Tuolumne County is seeking places to build one or two “community resilience centers” that will be funded by $16 million from the federal government for post-Rim Fire projects.

The Tuolumne County Board of Supervisors unanimously approved a planning document Tuesday that will be used to solicit offers from property owners of potential sites in Groveland and the township of Tuolumne.

In January 2016, the state of California was selected to receive $70 million through the first-ever National Disaster Resilience Competition for projects specifically intended to help Tuolumne County recover from the 2013 Rim Fire that burned 400 square miles of mostly forest land.

District 4 Supervisor John Gray, who represents Groveland, and District 3 Supervisor Evan Royce, who represents Tuolumne, both said they would rather see two smaller centers constructed in their respective communities as opposed to one larger center.

“It’s not realistic,” Gray said of the single, large center. “I think we do a better service to both communities by looking at the program based on two facilities.”

The centers are intended to be a place that can house evacuees during emergencies like the Rim Fire, as well as provide other uses that benefit the community throughout the year.

Lionakis Architects was hired to help the county see the project through the planning and design phase.

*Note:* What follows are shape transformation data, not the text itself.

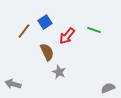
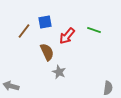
blue square: rotated 24 degrees clockwise
gray arrow: moved 2 px left, 2 px down
gray semicircle: rotated 120 degrees clockwise
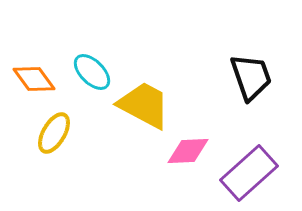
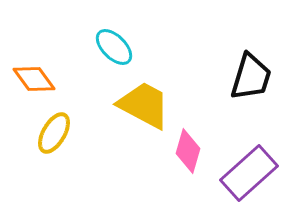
cyan ellipse: moved 22 px right, 25 px up
black trapezoid: rotated 36 degrees clockwise
pink diamond: rotated 72 degrees counterclockwise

The Sacramento-based firm also designed the new county jail that’s set to begin construction next year.

A series of public meetings were hosted in Groveland, Tuolumne and Sonora earlier this year to gather input about what the community wants to see in the design of the centers.

Deputy County Administrator Maureen Frank said the residents of Groveland focused more on gearing the center toward seniors, while those in Tuolumne were more focused on providing amenities for the younger generation.

Frank said both counties showed interest in a commercial kitchen and housing government services at the facility, such as a Tuolumne County Sheriff’s Office Community Services Unit or classrooms for job training.

Other ideas that were floated at the meetings included a gymnasium, daycare, offices, and large and small meeting rooms.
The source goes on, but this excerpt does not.